Fin de droits, fin du Droit… Un couple décide d’héberger un SDF. Le dispositif est encadré par l’état, moins dans la perspective d’un retour à l’emploi dudit SDF, que celle de la construction de la justification morale de son exclusion définitive. Un hébergement sous conditions donc, qui peu à peu révèle son vrai visage : une machine à broyer les bons sentiments, les vies, les engagements, une machine à produire du consentement à la domination qui nous accable tous. Donnant / donnant grimacent les officines qui harcèlent notre homme : centres sociaux et pôle emploi. Donnant / donnant, finit par s’indigner le couple hôte. On est pourtant loin de toute logique de réciprocité avec cet homme dont la mort sociale est savamment orchestrée. Loin de toute générosité dans ces liens qui se tissent pour l’enfermer dans l’absence de toute réponse adéquate. C’est qu’il ne s’agit pas de relier, mais de lier. Un lien qui très intelligemment livre cet homme littéralement dé-œuvré, par l’effet du parti pris d’écriture, à la concurrence de la femme de la maison, elle-même attachée au cœur de ce foyer dont elle a fait le lieu de son identité. Même impasse entre les deux positions, quand les enjeux ne se situent plus dans l’économie réelle mais la dimension symbolique. Même impasse où dénoncer l’idéologie de l’assistance caritative que l’on voudrait substituer aux logiques assurantielles et dont l’effet immédiat est d’abolir toute vision politique du social, comme du domestique. Accessoirement, d’élargir les frontières de l’assistanat jusqu’à les rendre incertaines : peu à peu, les services sociaux en charge de notre homme ne savent plus ni quelle attente formuler, ni quelles obligations imposer, tout comme pôle emploi qui s’ingénie à culpabiliser notre chômeur quand l’officine n’a rien à proposer, ou tout comme la famille hôte, qui ne voit aucun mal à exiger de son occupant de menus services en échange de son hospitalité… La réprobation est là, générale, qui affleure sitôt le spectacle commencé. Elle est là d’emblée, parce que notre société gravite désormais autour de son exigence d’une pauvreté acceptable à la condition de demeurer modeste et reconnaissante, d’accepter la fin de ses Droits, politiques, juridiques et sociaux. Fin des Droits de l’homme et du citoyen : ce monde qui s’avance gouverné par le don révèle son enfer, le pauvre croulant sous des «obligations» aussi tyranniques qu’indéfinies.

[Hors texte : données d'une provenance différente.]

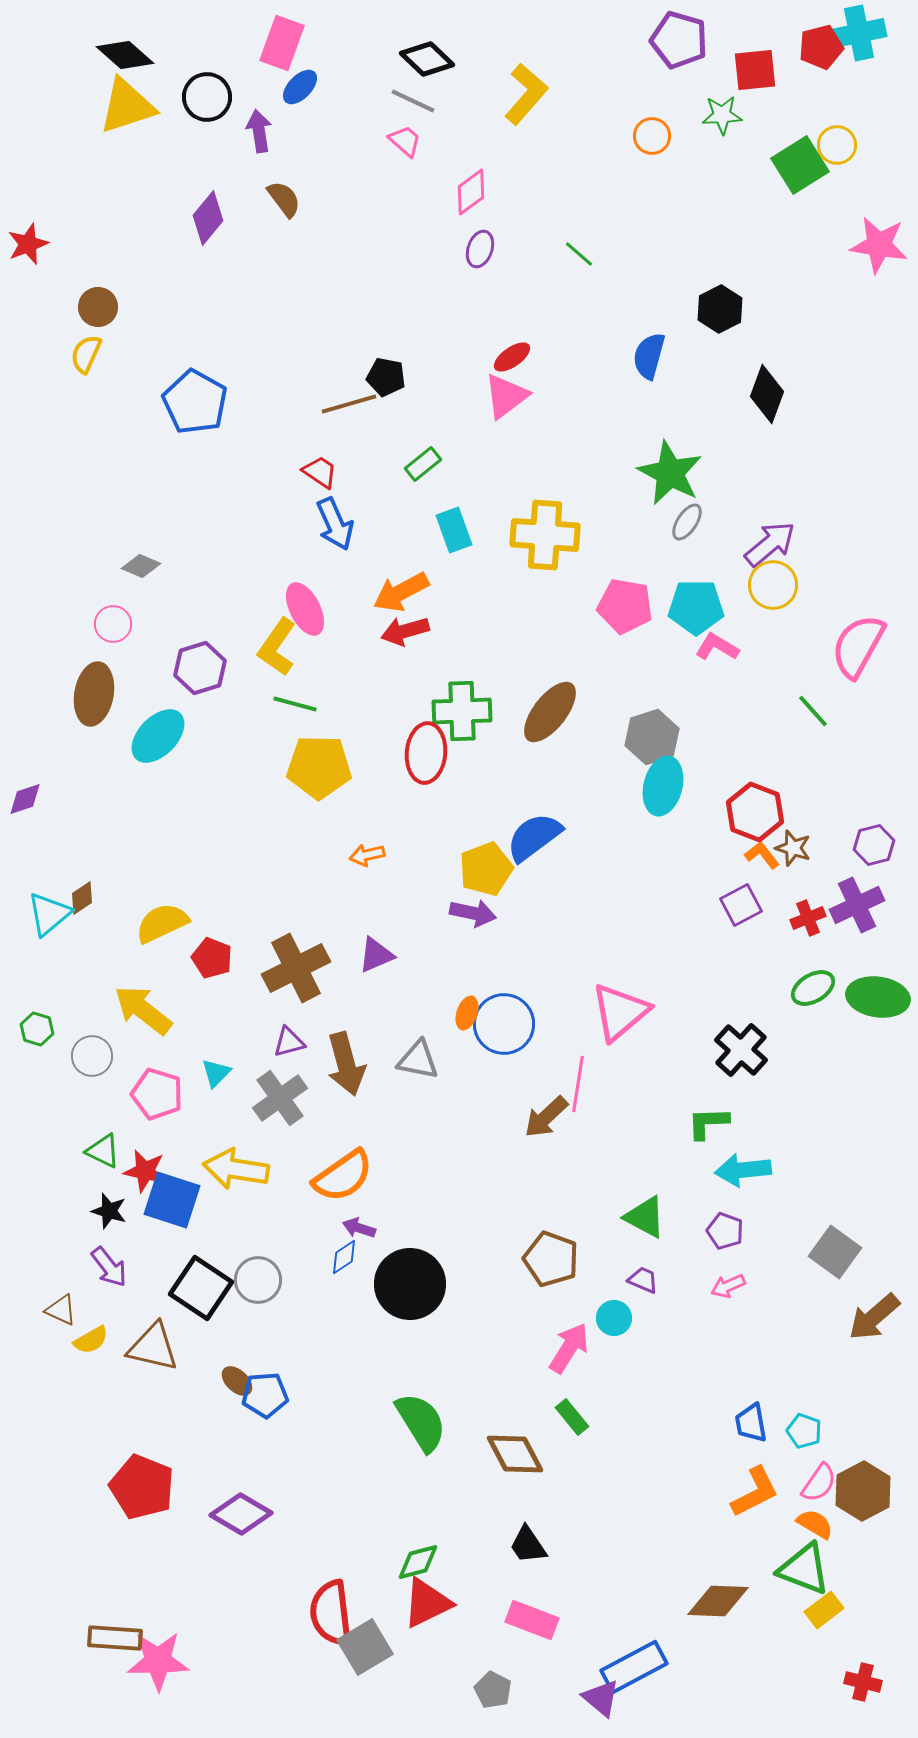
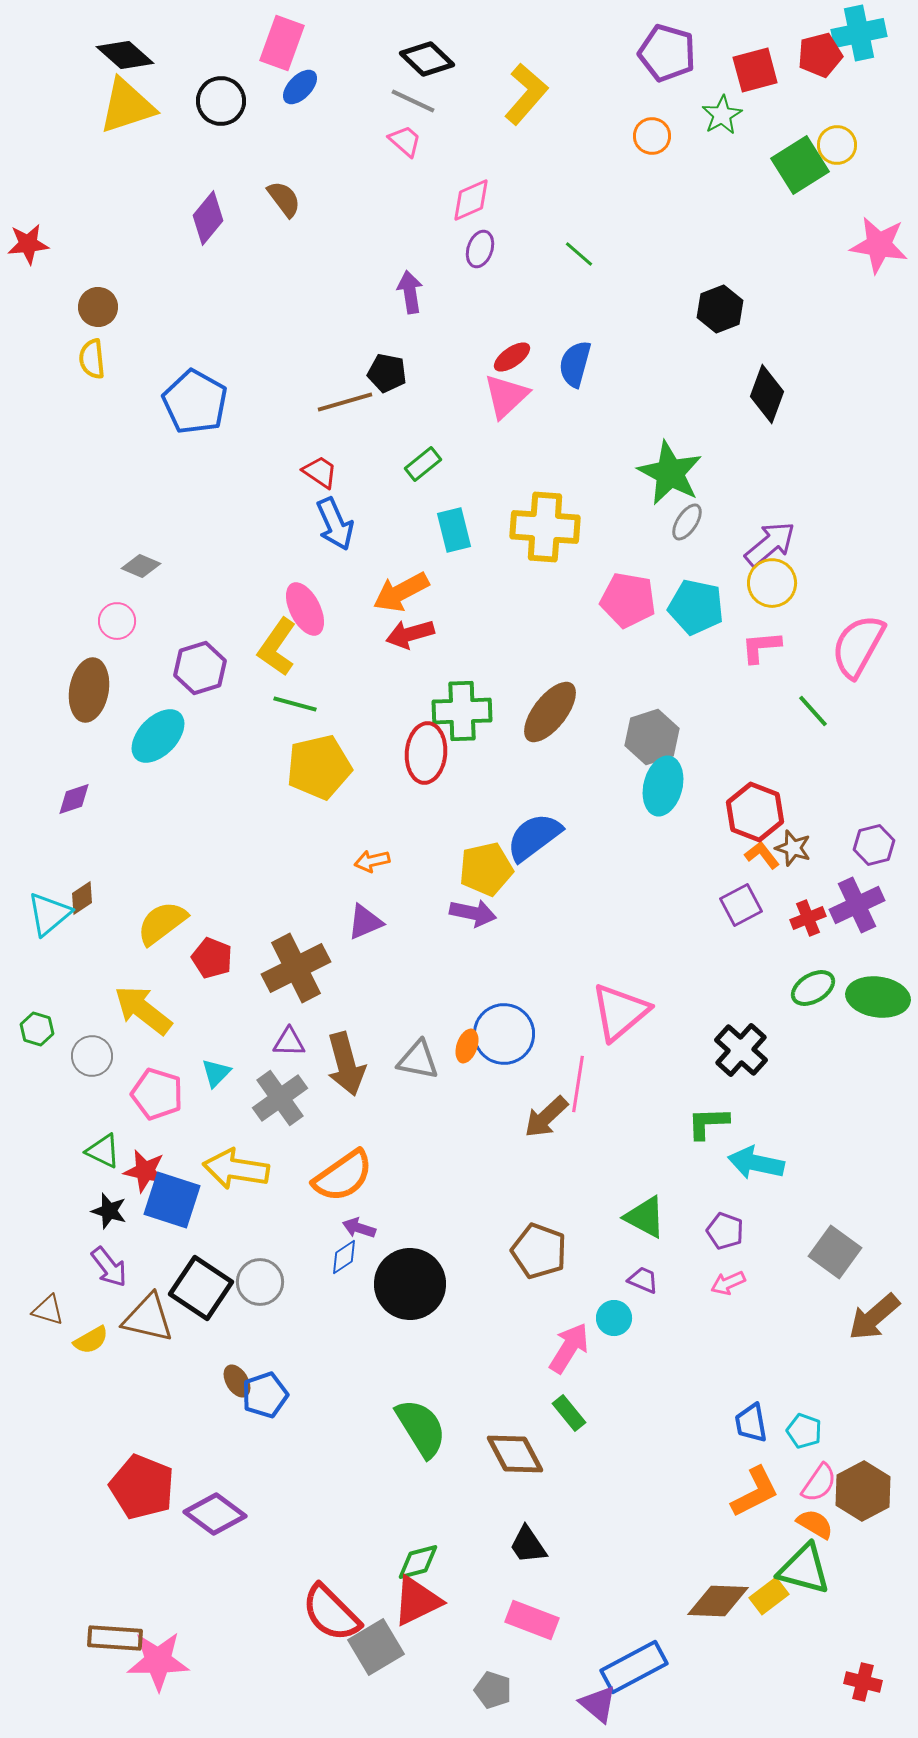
purple pentagon at (679, 40): moved 12 px left, 13 px down
red pentagon at (821, 47): moved 1 px left, 8 px down
red square at (755, 70): rotated 9 degrees counterclockwise
black circle at (207, 97): moved 14 px right, 4 px down
green star at (722, 115): rotated 27 degrees counterclockwise
purple arrow at (259, 131): moved 151 px right, 161 px down
pink diamond at (471, 192): moved 8 px down; rotated 12 degrees clockwise
red star at (28, 244): rotated 15 degrees clockwise
black hexagon at (720, 309): rotated 6 degrees clockwise
yellow semicircle at (86, 354): moved 6 px right, 5 px down; rotated 30 degrees counterclockwise
blue semicircle at (649, 356): moved 74 px left, 8 px down
black pentagon at (386, 377): moved 1 px right, 4 px up
pink triangle at (506, 396): rotated 6 degrees counterclockwise
brown line at (349, 404): moved 4 px left, 2 px up
cyan rectangle at (454, 530): rotated 6 degrees clockwise
yellow cross at (545, 535): moved 8 px up
yellow circle at (773, 585): moved 1 px left, 2 px up
pink pentagon at (625, 606): moved 3 px right, 6 px up
cyan pentagon at (696, 607): rotated 12 degrees clockwise
pink circle at (113, 624): moved 4 px right, 3 px up
red arrow at (405, 631): moved 5 px right, 3 px down
pink L-shape at (717, 647): moved 44 px right; rotated 36 degrees counterclockwise
brown ellipse at (94, 694): moved 5 px left, 4 px up
yellow pentagon at (319, 767): rotated 14 degrees counterclockwise
purple diamond at (25, 799): moved 49 px right
orange arrow at (367, 855): moved 5 px right, 6 px down
yellow pentagon at (486, 869): rotated 8 degrees clockwise
yellow semicircle at (162, 923): rotated 12 degrees counterclockwise
purple triangle at (376, 955): moved 11 px left, 33 px up
orange ellipse at (467, 1013): moved 33 px down
blue circle at (504, 1024): moved 10 px down
purple triangle at (289, 1042): rotated 16 degrees clockwise
cyan arrow at (743, 1170): moved 13 px right, 7 px up; rotated 18 degrees clockwise
brown pentagon at (551, 1259): moved 12 px left, 8 px up
gray circle at (258, 1280): moved 2 px right, 2 px down
pink arrow at (728, 1286): moved 3 px up
brown triangle at (61, 1310): moved 13 px left; rotated 8 degrees counterclockwise
brown triangle at (153, 1347): moved 5 px left, 29 px up
brown ellipse at (237, 1381): rotated 16 degrees clockwise
blue pentagon at (265, 1395): rotated 15 degrees counterclockwise
green rectangle at (572, 1417): moved 3 px left, 4 px up
green semicircle at (421, 1422): moved 6 px down
purple diamond at (241, 1514): moved 26 px left; rotated 6 degrees clockwise
green triangle at (804, 1569): rotated 6 degrees counterclockwise
red triangle at (427, 1603): moved 10 px left, 2 px up
yellow rectangle at (824, 1610): moved 55 px left, 14 px up
red semicircle at (331, 1613): rotated 38 degrees counterclockwise
gray square at (365, 1647): moved 11 px right
gray pentagon at (493, 1690): rotated 9 degrees counterclockwise
purple triangle at (601, 1698): moved 3 px left, 6 px down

C’est donc la face obscure du don qui sur scène s’exhibe. L’état a donné pour invisibiliser notre homme, le mari pour tenir son rang. Mais l’un et l’autre don n’a d’autre finalité que d’humilier celui qui le reçoit, d’annihiler sa nature humaine. Don ô combien haïssable en fait ! Don agonistique qui révèle toute l’indignité de cet univers mental dans lequel on voudrait nous faire vivre. Et face à cette indignité, le personnage du SDF recouvre quelque grandeur à demeurer innocent, puis n’être pas dupe et nous donner à penser que seule sa bienveillance est fondatrice, que seule la  fraternité dont notre République a oublié le sens est à même de relier les citoyens entre eux.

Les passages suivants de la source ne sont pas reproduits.